I may have written about this before, I’m not sure…but we are in a season where our prayers will really make the difference between life and death. Where we will see great things in answer to our prayers. If you don’t have regular time away with the Lord, now is the time. Don’t wait. You just don’t know what tomorrow will bring.
I love to pray. I love to pray because of what I hear, not necessarily what I have to say…although I usually have a lot to say and have grown confident over the years that the Lord really does want to hear my thoughts and really does respond to them so I usually can’t wait to give my concerns to him each day and ask him what he is going to do about them! Many times I have no idea what to pray before I begin. Many times I begin with the Lord, hopelessly carnal or selfish in my thoughts and then as I yield to the Holy Spirit, I become aware of what he is saying and moved and changed by his perspective and begin to see things differently.
I became a Christian in the 80’s, but didn’t discover how personal the Lord is until 1994 when I was in my third pregnancy and decided I needed daily exercise. For a year I incorporated walking the Fort Knox housing area at night with my quiet time with the Lord. My husband would use this time to love on our kids…putting them to bed and I would spend 45-60 minutes alone with the Lord praying, walking, and before too long…listening, praising, and just enjoying his presence.

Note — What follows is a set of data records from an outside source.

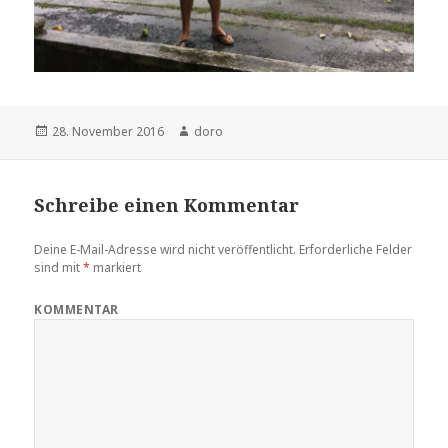
Veröffentlicht
28. November 2016
Autor
doro
am
Schreibe einen Kommentar
Deine E-Mail-Adresse wird nicht veröffentlicht.
Erforderliche Felder
sind mit
*
markiert
KOMMENTAR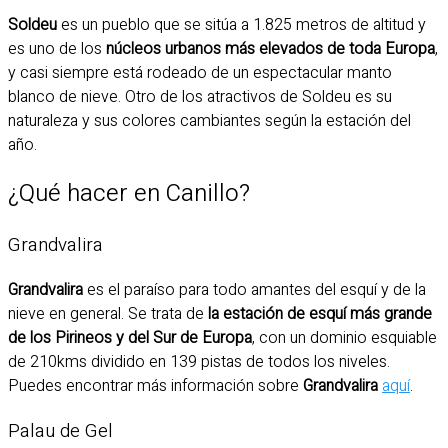
Soldeu
es un pueblo que se sitúa a 1.825 metros de altitud y
es uno de los
núcleos urbanos más elevados de toda Europa
,
y casi siempre está rodeado de un espectacular manto
blanco de nieve. Otro de los atractivos de Soldeu es su
naturaleza y sus colores cambiantes según la estación del
año.
¿Qué hacer en Canillo?
Grandvalira
Grandvalira
es el paraíso para todo amantes del esquí y de la
nieve en general. Se trata de
la estación de esquí más grande
de los Pirineos y del Sur de Europa
, con un dominio esquiable
de 210kms dividido en 139 pistas de todos los niveles.
Puedes encontrar más información sobre
Grandvalira
aquí
.
Palau de Gel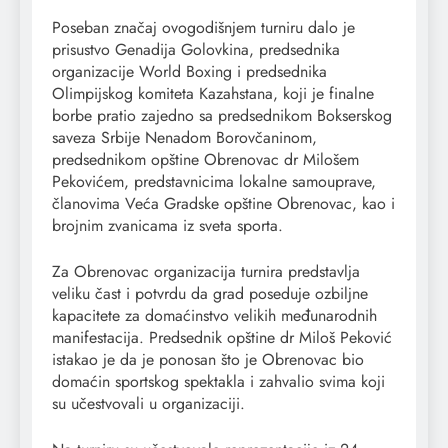
Poseban značaj ovogodišnjem turniru dalo je
prisustvo Genadija Golovkina, predsednika
organizacije World Boxing i predsednika
Olimpijskog komiteta Kazahstana, koji je finalne
borbe pratio zajedno sa predsednikom Bokserskog
saveza Srbije Nenadom Borovčaninom,
predsednikom opštine Obrenovac dr Milošem
Pekovićem, predstavnicima lokalne samouprave,
članovima Veća Gradske opštine Obrenovac, kao i
brojnim zvanicama iz sveta sporta.
Za Obrenovac organizacija turnira predstavlja
veliku čast i potvrdu da grad poseduje ozbiljne
kapacitete za domaćinstvo velikih međunarodnih
manifestacija. Predsednik opštine dr Miloš Peković
istakao je da je ponosan što je Obrenovac bio
domaćin sportskog spektakla i zahvalio svima koji
su učestvovali u organizaciji.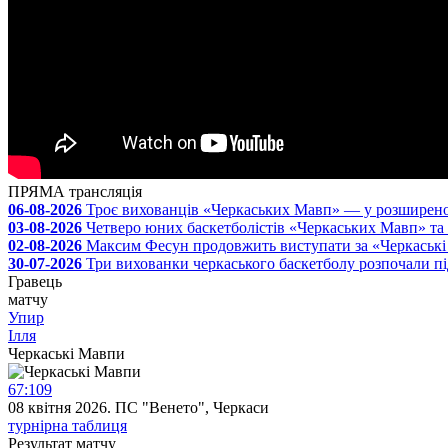
ПРЯМА трансляція
06-08-2026
Троє вихованців «Черкаських Мавп» — у розширеному 
03-08-2026
Четверо юних баскетболістів «Черкаських Мавп» та 
02-08-2026
Максим Фесун продовжить виступати за «Черкаськ
30-07-2026
Три вихованки черкаського баскетболу розпочали п
Гравець
матчу
Упир
Ілля
Черкаські Мавпи
67
:
109
08 квітня 2026. ПС "Венето", Черкаси
турнірна таблиця
Результат
матчу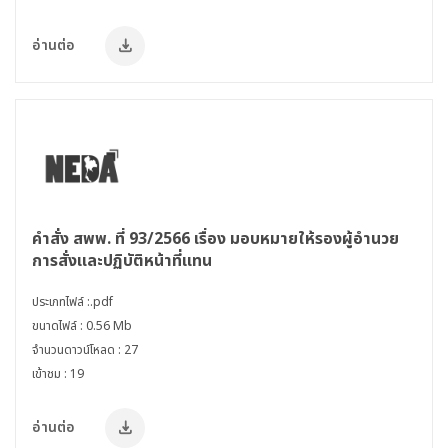
อ่านต่อ
คำสั่ง สพพ. ที่ 93/2566 เรื่อง มอบหมายให้รองผู้อำนวย
การสั่งและปฏิบัติหน้าที่แทน
ประเภทไฟล์ :.pdf
ขนาดไฟล์ : 0.56 Mb
จำนวนดาวน์โหลด : 27
เข้าชม : 19
อ่านต่อ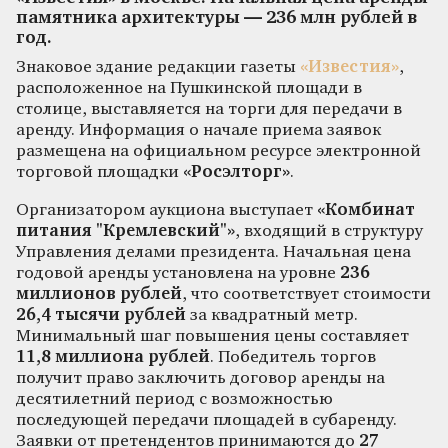
памятника архитектуры — 236 млн рублей в
год.
Знаковое здание редакции газеты
«Известия»
,
расположенное на Пушкинской площади в
столице, выставляется на торги для передачи в
аренду. Информация о начале приема заявок
размещена на официальном ресурсе электронной
торговой площадки
«Росэлторг»
.
Организатором аукциона выступает
«Комбинат
питания "Кремлевский"»
, входящий в структуру
Управления делами президента. Начальная цена
годовой аренды установлена на уровне
236
миллионов рублей
, что соответствует стоимости
26,4 тысячи рублей
за квадратный метр.
Минимальный шаг повышения цены составляет
11,8 миллиона рублей
. Победитель торгов
получит право заключить договор аренды на
десятилетний период с возможностью
последующей передачи площадей в субаренду.
Заявки от претендентов принимаются до
27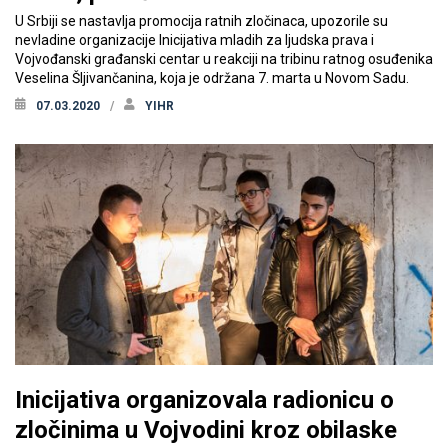
U Srbiji se nastavlja promocija ratnih zločinaca, upozorile su
nevladine organizacije Inicijativa mladih za ljudska prava i
Vojvođanski građanski centar u reakciji na tribinu ratnog osuđenika
Veselina Šljivančanina, koja je održana 7. marta u Novom Sadu.
07.03.2020
YIHR
Inicijativa organizovala radionicu o
zločinima u Vojvodini kroz obilaske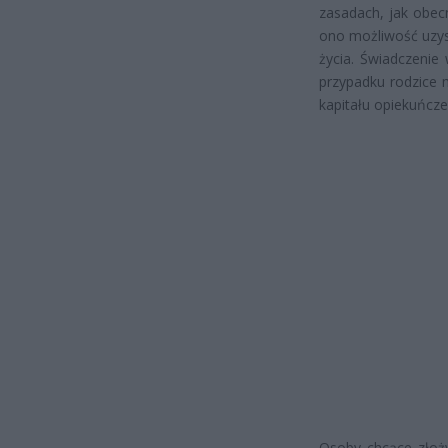
zasadach, jak obecn
ono możliwość uzys
życia. Świadczenie
przypadku rodzice
kapitału opiekuńcz
Osoby chcące złoż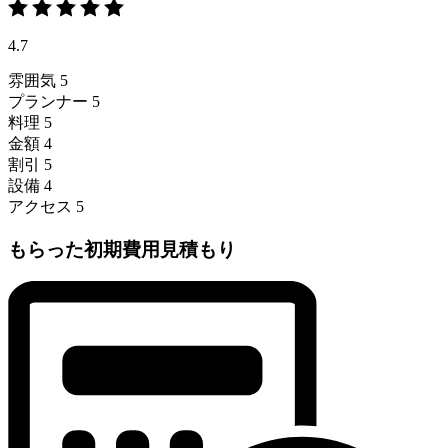
4.7
雰囲気
5
プランナー
5
料理
5
金額
4
割引
5
設備
4
アクセス
5
もらった初期費用見積もり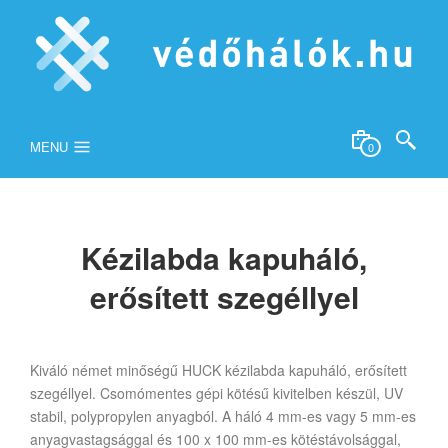
MENU
0
Kézilabda kapuháló,
erősített szegéllyel
Kiváló német minőségű HUCK kézilabda kapuháló, erősített
szegéllyel. Csomómentes gépi kötésű kivitelben készül, UV
stabil, polypropylen anyagból. A háló 4 mm-es vagy 5 mm-es
anyagvastagsággal és 100 x 100 mm-es kötéstávolsággal,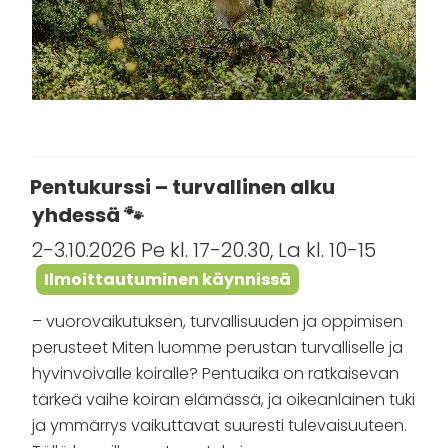
Pentukurssi – turvallinen alku
yhdessä 🐾
2-3.10.2026 Pe kl. 17-20.30, La kl. 10-15
Ilmoittautuminen käynnissä
– vuorovaikutuksen, turvallisuuden ja oppimisen
perusteet Miten luomme perustan turvalliselle ja
hyvinvoivalle koiralle? Pentuaika on ratkaisevan
tärkeä vaihe koiran elämässä, ja oikeanlainen tuki
ja ymmärrys vaikuttavat suuresti tulevaisuuteen.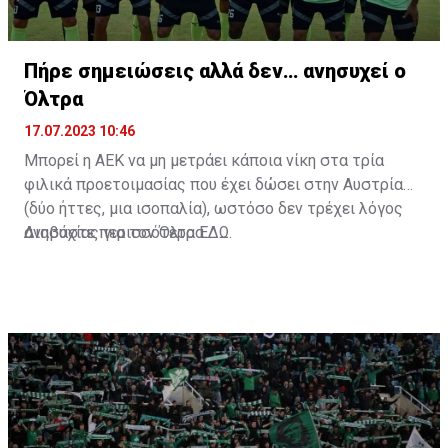
Πήρε σημειώσεις αλλά δεν… ανησυχεί ο
Όλτρα
17.07.2023 10:46
Μπορεί η ΑΕΚ να μη μετράει κάποια νίκη στα τρία
φιλικά προετοιμασίας που έχει δώσει στην Αυστρία
(δύο ήττες, μια ισοπαλία), ωστόσο δεν τρέχει λόγος
ανησυχίας για τον Όλτρα.
Διαβάστε περισσότερα
ΕΔΩ
.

As I look back, this was the time when my life changed. This is when I began to hear from the Lord and see things that I never saw before. I would experience burdens for people I would read or hear about in the news. Sometimes these burdens would come with groanings and tears that I had no words for. Then as quickly as they would come, they would leave and I would know it was God.
It was during this time when I miscarried our third child. As tragic as loss of this kind is, it was cushioned with special comfort the Lord gave to me as I was able to receive his thoughts and see things through his eyes and feel his presence. What a comfort he was. It was during this time that the Lord began to speak to my heart about giving my family to him. He made me aware that I couldn’t grow in faith or in my relationship with him until I gave my family to him in my heart. I was holding on to some fears of losing them that was keeping me from a deeper relationship with him because I wasn’t trusting him. After battling with this concept of letting go for a few days, I did and gave them and their futures to him.
Four years later, my husband died in a helicopter crash. Abruptly removed from our lives. My children were very small. My fourth and youngest was born that year, three months before he died.
I know the Lord called to me in 1994 for a deeper walk with him because of the circumstances that lied ahead. He was preparing me for something that wouldn’t make sense to the natural mind. Humanly speaking, it doesn’t make sense for a woman to raise kids by herself. But we all face situations that don’t make sense and we have to walk forward anyway either with him or without him. I wouldn’t have made it these years without that personal relationship with God born from prayer. The knowledge that he is there and cares has caused me to stop and listen for his voice, and has sustained me through many trials. Even so, I feel like I’ve made it through the past 12 years with fire singed hair and clothes….I haven’t always availed myself of the privileges of my inheritance…haven’t always trusted him perfectly, and have learned the hard way that self sufficiency really sucks in light of the wealth of wisdom and strength that is available to those that are his. But I have made it…and with each day I grow stronger in faith having learned and learning still that there is no place like home….home being where he is every moment of the night and day. I desire nothing more.